'A Mula' Já Nasceu um Clássico Moderno
O próprio diretor vive o protagonista, um cultivador de flores idoso que vende a sua produção diretamente aos clientes, enquanto os negócios vão migrando para a internet. Por ser um analfabeto digital, ele não consegue fazer a migração. Passados doze anos, ele chega aos 90 arruinado financeiramente e com a família contra ele. O que lhe resta a fazer? Virar “mula” do Cartel de Sinaloa, que trafica drogas do México para os EUA.
Os negócios do cartel movimentam muito dinheiro.

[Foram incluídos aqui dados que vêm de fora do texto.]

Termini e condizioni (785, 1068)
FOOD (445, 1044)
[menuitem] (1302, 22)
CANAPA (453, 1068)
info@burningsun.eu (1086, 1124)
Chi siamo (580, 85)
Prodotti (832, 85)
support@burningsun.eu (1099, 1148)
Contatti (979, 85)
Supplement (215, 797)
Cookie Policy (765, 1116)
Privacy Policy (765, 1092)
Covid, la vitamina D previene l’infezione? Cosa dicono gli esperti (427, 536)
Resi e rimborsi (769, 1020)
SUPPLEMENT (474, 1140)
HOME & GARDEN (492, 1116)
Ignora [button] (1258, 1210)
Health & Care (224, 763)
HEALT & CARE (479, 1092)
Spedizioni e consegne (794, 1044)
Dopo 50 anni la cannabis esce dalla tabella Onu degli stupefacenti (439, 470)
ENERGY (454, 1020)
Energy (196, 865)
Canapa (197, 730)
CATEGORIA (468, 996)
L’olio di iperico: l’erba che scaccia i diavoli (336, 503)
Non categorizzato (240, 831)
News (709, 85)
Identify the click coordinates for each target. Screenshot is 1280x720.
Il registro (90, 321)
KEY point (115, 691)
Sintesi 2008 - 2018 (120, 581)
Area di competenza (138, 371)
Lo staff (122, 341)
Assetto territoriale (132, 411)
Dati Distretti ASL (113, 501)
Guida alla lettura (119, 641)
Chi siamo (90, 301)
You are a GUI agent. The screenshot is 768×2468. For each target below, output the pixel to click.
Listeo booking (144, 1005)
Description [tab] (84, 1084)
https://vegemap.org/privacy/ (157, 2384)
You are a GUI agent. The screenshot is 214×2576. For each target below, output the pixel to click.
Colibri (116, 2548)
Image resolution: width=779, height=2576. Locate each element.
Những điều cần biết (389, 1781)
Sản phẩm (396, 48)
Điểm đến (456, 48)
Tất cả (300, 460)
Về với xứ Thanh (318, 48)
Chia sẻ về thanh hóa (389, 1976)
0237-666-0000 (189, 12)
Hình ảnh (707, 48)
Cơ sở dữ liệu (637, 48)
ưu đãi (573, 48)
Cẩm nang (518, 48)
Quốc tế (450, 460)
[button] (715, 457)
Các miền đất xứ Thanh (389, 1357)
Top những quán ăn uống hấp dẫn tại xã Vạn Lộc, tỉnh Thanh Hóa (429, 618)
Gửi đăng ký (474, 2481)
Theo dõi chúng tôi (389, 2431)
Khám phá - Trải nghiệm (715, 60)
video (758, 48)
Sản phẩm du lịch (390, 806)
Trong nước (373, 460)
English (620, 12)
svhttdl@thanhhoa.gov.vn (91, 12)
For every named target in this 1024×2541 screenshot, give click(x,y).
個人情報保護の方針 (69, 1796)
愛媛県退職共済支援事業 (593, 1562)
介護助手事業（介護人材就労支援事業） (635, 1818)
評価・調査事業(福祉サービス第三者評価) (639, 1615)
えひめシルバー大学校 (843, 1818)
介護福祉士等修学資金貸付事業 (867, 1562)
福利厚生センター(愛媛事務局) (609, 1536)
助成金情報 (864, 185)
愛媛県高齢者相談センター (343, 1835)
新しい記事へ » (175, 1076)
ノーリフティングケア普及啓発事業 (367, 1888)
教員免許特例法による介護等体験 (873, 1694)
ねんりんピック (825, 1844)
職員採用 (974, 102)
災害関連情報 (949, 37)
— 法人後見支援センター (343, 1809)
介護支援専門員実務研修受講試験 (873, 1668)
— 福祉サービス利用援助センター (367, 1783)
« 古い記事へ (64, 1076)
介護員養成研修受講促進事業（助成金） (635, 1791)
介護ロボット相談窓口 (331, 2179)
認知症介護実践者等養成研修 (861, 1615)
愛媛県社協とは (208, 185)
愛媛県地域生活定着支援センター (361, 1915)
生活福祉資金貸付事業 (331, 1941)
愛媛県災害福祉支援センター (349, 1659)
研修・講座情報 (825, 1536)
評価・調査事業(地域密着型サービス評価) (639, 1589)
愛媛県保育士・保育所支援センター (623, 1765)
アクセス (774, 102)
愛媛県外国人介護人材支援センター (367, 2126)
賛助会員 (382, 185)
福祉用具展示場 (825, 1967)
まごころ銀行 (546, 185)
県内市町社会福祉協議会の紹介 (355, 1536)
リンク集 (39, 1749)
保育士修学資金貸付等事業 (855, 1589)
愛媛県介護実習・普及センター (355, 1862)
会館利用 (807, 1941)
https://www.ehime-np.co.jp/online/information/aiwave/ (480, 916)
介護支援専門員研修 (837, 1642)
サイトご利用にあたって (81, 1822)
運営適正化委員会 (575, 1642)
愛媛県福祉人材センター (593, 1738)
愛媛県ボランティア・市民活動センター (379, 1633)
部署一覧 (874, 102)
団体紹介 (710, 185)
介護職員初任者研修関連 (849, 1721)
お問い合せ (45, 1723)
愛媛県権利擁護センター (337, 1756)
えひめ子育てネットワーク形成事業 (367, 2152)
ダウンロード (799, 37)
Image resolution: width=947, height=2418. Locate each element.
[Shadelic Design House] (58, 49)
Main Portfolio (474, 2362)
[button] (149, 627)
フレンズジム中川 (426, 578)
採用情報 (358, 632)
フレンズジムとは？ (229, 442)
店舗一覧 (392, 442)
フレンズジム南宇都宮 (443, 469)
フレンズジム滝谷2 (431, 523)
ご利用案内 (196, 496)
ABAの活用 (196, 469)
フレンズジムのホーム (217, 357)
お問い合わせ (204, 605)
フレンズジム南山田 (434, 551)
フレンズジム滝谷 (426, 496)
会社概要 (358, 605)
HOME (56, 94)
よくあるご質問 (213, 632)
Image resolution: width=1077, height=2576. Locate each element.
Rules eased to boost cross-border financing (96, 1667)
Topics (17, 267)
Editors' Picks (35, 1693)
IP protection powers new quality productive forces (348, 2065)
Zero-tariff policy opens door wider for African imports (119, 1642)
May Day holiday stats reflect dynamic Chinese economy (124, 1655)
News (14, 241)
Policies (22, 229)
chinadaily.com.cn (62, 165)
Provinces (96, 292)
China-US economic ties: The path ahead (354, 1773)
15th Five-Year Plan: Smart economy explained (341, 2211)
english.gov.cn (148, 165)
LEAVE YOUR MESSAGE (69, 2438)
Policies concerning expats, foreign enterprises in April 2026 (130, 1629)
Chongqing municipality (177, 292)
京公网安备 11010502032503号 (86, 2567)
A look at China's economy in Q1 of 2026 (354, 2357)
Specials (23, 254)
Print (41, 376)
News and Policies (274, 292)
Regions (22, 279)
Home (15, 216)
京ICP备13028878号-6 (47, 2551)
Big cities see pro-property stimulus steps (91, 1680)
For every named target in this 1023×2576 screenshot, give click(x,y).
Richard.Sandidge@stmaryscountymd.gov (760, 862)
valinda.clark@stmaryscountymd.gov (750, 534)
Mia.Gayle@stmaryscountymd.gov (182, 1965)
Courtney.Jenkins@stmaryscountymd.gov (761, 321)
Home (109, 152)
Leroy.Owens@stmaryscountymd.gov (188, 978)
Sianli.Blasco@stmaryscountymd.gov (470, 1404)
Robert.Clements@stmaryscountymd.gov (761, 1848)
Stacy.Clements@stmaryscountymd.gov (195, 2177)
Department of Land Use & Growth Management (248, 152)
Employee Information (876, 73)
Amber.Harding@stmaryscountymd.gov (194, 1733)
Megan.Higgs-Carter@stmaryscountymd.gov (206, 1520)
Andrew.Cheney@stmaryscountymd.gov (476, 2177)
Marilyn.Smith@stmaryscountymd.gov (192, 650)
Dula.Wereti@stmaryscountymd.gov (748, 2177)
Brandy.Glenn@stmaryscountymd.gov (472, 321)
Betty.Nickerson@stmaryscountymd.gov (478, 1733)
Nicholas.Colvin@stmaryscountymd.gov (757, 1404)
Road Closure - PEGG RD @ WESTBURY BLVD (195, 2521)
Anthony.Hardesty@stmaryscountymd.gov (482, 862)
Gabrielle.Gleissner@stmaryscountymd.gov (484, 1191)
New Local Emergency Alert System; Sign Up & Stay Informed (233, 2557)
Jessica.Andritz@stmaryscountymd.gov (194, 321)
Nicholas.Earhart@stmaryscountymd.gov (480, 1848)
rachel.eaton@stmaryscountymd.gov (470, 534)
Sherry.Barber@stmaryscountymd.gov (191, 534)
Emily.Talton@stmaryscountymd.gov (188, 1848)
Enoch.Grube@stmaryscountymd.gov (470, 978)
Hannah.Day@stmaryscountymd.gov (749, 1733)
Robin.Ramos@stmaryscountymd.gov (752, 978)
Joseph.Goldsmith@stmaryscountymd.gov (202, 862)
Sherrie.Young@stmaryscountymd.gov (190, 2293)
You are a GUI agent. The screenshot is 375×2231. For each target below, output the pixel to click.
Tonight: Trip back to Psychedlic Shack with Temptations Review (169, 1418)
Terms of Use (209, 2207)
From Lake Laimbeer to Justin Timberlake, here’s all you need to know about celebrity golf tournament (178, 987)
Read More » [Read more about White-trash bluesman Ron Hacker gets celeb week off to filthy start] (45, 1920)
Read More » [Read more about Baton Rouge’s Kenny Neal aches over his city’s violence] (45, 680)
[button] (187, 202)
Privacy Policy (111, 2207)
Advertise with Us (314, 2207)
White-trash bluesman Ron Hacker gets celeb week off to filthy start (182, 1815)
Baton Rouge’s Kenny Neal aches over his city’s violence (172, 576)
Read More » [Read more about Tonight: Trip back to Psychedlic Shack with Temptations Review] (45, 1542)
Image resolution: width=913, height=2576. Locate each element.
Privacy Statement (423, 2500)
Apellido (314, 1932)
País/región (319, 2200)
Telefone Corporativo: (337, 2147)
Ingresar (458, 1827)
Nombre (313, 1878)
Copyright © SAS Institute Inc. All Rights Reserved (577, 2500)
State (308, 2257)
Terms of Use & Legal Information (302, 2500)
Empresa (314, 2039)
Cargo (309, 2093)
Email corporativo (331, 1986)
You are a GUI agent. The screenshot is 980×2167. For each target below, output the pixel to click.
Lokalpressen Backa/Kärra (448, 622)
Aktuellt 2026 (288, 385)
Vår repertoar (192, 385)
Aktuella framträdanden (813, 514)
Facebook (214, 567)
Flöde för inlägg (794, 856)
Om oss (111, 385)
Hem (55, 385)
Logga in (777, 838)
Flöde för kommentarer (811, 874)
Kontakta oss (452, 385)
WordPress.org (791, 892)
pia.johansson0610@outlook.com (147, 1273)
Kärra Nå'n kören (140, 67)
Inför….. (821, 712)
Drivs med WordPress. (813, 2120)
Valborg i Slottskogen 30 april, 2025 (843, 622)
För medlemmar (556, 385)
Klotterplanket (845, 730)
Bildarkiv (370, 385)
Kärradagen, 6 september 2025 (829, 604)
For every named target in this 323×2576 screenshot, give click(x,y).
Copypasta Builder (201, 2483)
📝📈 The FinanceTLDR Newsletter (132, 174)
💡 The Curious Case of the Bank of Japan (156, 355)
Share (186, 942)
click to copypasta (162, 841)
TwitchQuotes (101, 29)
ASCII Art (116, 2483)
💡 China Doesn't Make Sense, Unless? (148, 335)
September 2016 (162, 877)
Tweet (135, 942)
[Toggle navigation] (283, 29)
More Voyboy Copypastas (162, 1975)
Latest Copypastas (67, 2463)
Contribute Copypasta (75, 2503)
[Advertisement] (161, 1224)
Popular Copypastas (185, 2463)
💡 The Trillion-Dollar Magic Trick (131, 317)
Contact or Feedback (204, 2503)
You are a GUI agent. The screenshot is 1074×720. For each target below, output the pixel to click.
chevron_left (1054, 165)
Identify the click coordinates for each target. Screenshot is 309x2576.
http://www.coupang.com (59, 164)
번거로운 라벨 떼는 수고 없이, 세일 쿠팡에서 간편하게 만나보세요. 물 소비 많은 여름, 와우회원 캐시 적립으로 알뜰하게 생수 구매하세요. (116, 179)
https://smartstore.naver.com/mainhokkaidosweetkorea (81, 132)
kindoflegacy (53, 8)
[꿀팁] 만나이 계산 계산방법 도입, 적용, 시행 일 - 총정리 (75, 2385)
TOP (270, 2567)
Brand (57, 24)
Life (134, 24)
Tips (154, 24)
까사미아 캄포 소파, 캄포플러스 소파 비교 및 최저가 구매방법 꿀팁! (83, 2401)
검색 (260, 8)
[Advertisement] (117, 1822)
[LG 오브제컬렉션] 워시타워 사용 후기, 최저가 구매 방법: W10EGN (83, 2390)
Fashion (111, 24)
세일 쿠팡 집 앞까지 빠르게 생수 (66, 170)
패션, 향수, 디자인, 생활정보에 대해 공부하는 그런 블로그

O velhinho faz as suas viagens sem problema, porque ninguém desconfia de um sobrevivente da sua idade, e vai embolsando altas quantias. Melhora de vida, ajuda e reconquista a família e ainda colabora com a Associação dos Veteranos da Guerra da Coreia, da qual faz parte. Ninguém abandona uma atividade lucrativa assim, ainda mais sendo ameaçado pelos mexicanos para permanecer no negócio.
Clint Eastwood, assim como seu personagem, não ficou velho à toa, sem adquirir sabedoria. Ele conhece todos os segredos do cinema e, tendo um bom roteiro nas mãos, sabe transformá-lo num filme melhor que ninguém. Não conheço diretor mais habilidoso que ele, hoje, em Hollywood. As peripécias da história são encenadas com inteligência e os diálogos são primorosos.
Sabendo livrar-se de armadilhas, o velho Clint faz piada com o assunto que lhe apraz, sem dar bola para o que vão dizer os chatos da correção política: etnia, raça, velhice. O resultado é um filme estupendo, que nenhum outro diretor teria coragem de se arriscar a fazer. Creio que aqueles que conhecem bem o cinema clássico hollywoodiano poderão melhor aquilatar as suas qualidades.
Um filme assim deveria estar concorrendo ao Oscar em muitas categorias. Sobretudo por tratar de uma minoria – nós, os velhos –, quando parece que todo mundo fala em diversidade e pede filmes sobre minorias. “A Mula”, porém, não recebeu uma só mísera indicação.
Mas não é difícil entender os motivos por que Hollywood esnobou o filme, embora ele tenha obtido um sucesso financeiro considerável. Primeiro, porque os velhos não são uma minoria barulhenta. Segundo, porque os que hoje dominam a Academia de Artes e Ciências Cinematográficas têm horror ao politicamente incorreto. Terceiro, porque o velho Clint pertence ao partido do “monstro” que ocupa a Presidência dos EUA.